[SOURCE RECORDS Boundary: Start]
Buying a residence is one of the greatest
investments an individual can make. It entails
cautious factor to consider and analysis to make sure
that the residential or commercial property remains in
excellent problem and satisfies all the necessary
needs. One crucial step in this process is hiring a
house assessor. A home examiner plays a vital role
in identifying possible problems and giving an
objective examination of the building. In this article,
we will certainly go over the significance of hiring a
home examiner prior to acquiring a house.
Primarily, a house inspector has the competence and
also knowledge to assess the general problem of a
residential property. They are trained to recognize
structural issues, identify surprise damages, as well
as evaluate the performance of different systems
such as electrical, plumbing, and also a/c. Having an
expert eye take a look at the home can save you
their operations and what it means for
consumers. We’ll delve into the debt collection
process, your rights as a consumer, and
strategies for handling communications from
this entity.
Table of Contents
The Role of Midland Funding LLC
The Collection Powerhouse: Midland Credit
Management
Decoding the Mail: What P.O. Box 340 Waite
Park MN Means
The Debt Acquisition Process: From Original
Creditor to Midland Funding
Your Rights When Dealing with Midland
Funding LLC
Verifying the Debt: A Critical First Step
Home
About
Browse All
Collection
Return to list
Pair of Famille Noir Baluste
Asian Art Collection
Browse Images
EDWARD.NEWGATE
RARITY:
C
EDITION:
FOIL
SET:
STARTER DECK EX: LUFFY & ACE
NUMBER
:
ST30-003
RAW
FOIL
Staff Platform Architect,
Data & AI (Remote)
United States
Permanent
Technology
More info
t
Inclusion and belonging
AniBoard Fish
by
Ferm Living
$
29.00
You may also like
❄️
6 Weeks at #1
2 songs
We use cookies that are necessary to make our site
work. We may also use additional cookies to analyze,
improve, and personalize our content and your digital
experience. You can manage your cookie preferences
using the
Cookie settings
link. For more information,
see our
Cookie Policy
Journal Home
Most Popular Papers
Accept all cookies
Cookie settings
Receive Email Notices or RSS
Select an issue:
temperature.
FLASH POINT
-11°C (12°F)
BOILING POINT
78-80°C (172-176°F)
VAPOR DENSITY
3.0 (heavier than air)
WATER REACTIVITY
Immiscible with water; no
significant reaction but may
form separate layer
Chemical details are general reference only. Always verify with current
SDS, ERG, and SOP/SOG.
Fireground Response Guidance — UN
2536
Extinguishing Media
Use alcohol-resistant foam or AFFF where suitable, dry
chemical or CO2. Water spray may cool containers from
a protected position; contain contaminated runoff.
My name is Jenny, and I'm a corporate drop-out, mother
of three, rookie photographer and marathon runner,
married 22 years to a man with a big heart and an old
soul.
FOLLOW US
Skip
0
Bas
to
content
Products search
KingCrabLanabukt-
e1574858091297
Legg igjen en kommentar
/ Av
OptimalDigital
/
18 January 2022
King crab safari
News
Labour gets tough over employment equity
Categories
[SOURCE RECORDS Boundary: End]
Transcribe the listing above in full, so that every line matches exactly.

Buying a residence is one of the greatest
investments an individual can make. It entails
cautious factor to consider and analysis to make sure
that the residential or commercial property remains in
excellent problem and satisfies all the necessary
needs. One crucial step in this process is hiring a
house assessor. A home examiner plays a vital role
in identifying possible problems and giving an
objective examination of the building. In this article,
we will certainly go over the significance of hiring a
home examiner prior to acquiring a house.
Primarily, a house inspector has the competence and
also knowledge to assess the general problem of a
residential property. They are trained to recognize
structural issues, identify surprise damages, as well
as evaluate the performance of different systems
such as electrical, plumbing, and also a/c. Having an
expert eye take a look at the home can save you
their operations and what it means for
consumers. We’ll delve into the debt collection
process, your rights as a consumer, and
strategies for handling communications from
this entity.
Table of Contents
The Role of Midland Funding LLC
The Collection Powerhouse: Midland Credit
Management
Decoding the Mail: What P.O. Box 340 Waite
Park MN Means
The Debt Acquisition Process: From Original
Creditor to Midland Funding
Your Rights When Dealing with Midland
Funding LLC
Verifying the Debt: A Critical First Step
Home
About
Browse All
Collection
Return to list
Pair of Famille Noir Baluste
Asian Art Collection
Browse Images
EDWARD.NEWGATE
RARITY:
C
EDITION:
FOIL
SET:
STARTER DECK EX: LUFFY & ACE
NUMBER
:
ST30-003
RAW
FOIL
Staff Platform Architect,
Data & AI (Remote)
United States
Permanent
Technology
More info
t
Inclusion and belonging
AniBoard Fish
by
Ferm Living
$
29.00
You may also like
❄️
6 Weeks at #1
2 songs
We use cookies that are necessary to make our site
work. We may also use additional cookies to analyze,
improve, and personalize our content and your digital
experience. You can manage your cookie preferences
using the
Cookie settings
link. For more information,
see our
Cookie Policy
Journal Home
Most Popular Papers
Accept all cookies
Cookie settings
Receive Email Notices or RSS
Select an issue:
temperature.
FLASH POINT
-11°C (12°F)
BOILING POINT
78-80°C (172-176°F)
VAPOR DENSITY
3.0 (heavier than air)
WATER REACTIVITY
Immiscible with water; no
significant reaction but may
form separate layer
Chemical details are general reference only. Always verify with current
SDS, ERG, and SOP/SOG.
Fireground Response Guidance — UN
2536
Extinguishing Media
Use alcohol-resistant foam or AFFF where suitable, dry
chemical or CO2. Water spray may cool containers from
a protected position; contain contaminated runoff.
My name is Jenny, and I'm a corporate drop-out, mother
of three, rookie photographer and marathon runner,
married 22 years to a man with a big heart and an old
soul.
FOLLOW US
Skip
0
Bas
to
content
Products search
KingCrabLanabukt-
e1574858091297
Legg igjen en kommentar
/ Av
OptimalDigital
/
18 January 2022
King crab safari
News
Labour gets tough over employment equity
Categories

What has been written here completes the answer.